Sabre Corporation's Cash Tender Offers: An Overview
On June 4, 2025, Sabre Corporation (Nasdaq: SABR) disclosed the early tender results for its cash tender offers via its wholly-owned subsidiary, Sabre GLBL Inc. This announcement comes as part of Sabre GLBL's effort to buy back certain securities, with the offers set to expire on June 17, 2025, at 11:59 PM New York City time. In recent developments, the total amount validly tendered prior to the early deadline reached an impressive $336.375 million, surpassing the expected maximum purchase price. Consequently, any securities submitted after the early tender deadline will not be accepted for purchase.
Details of the Tender Offers
Sabre GLBL’s tender offers are detailed in the 'Offer to Purchase' document issued on May 20, 2025. These offers are targeted at several series of senior secured notes, reflecting a commitment to reduce debt and improve financial stability. As of the early tender deadline on June 3, 2025, Sabre has reported the following figures:
- - 8.625% Senior Secured Notes due 2027: 85.77% (total tendered: $563.3 million out of $656.8 million outstanding)
- - 7.375% Senior Secured Notes due 2025: 96.43% (total tendered: $22.6 million out of $23.4 million outstanding)
- - 11.250% Senior Secured Notes due 2027: 69.82% (total tendered: $32 million out of $45.8 million outstanding)
The Offers are conducted under specified conditions outlined in the purchase offers. Withdrawal rights for the tendered securities have expired as of the early deadline, meaning any securities validly tendered can no longer be withdrawn unless legally required otherwise.
Allocation and Acceptance
Given that the total principal amount tendered for the 8.625% Notes exceeded the Aggregate Purchase Price cap, the purchase will occur on a pro-rata basis, meaning not all securities will be purchased in full. Holders of the securities must understand this allocation system as they move forward with their decisions.
The total consideration for holders who successfully tender their 8.625% notes includes an early tender premium of $50 per $1,000 principal amount. This means that holders who complete the process will also receive accrued interest from the last interest payment date through to the settlement date, enhancing the value of the transaction for those sellers.

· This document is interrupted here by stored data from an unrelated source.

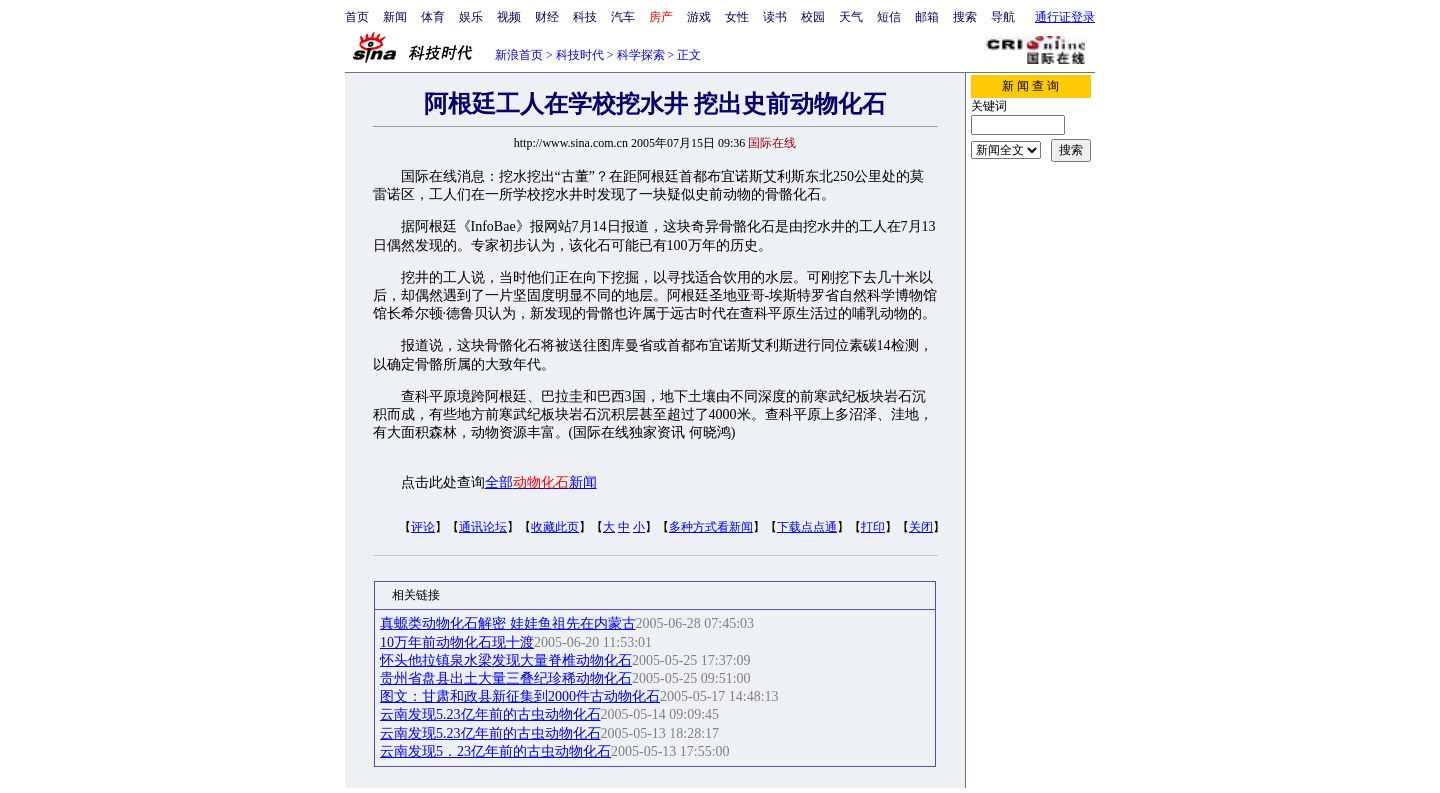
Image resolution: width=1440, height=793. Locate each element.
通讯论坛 (483, 527)
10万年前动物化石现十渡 (457, 642)
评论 (423, 527)
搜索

Further Conditions and Guidance
The tender offers are subject to various conditions, including necessary financing for the offers. Sabre GLBL maintains the right to terminate any aspects of the offers, waive conditions, or modify the terms entirely if deemed necessary, ensuring flexibility in their financial strategy. Interested holders may contact BofA Securities for queries related to the offers and potential next steps, ensuring informed decisions can be made prior to the final deadline.
About Sabre Corporation
Sabre Corporation is a prominent technology solutions provider based in Southlake, Texas, specializing in the travel industry. It harnesses innovation to provide comprehensive solutions to airlines, hotels, travel agencies, and partners around the globe. Contact details for further inquiries about the tender offers are available, highlighting Sabre's commitment to transparent communications with its stakeholders.
In summary, Sabre's recent announcement about the cash tender offers reflects robust participation that aims to streamline corporate financing and enhance operational flexibility as it advances its strategic goals. Stakeholders are encouraged to review the 'Offer to Purchase' carefully for all necessary details and further guidance.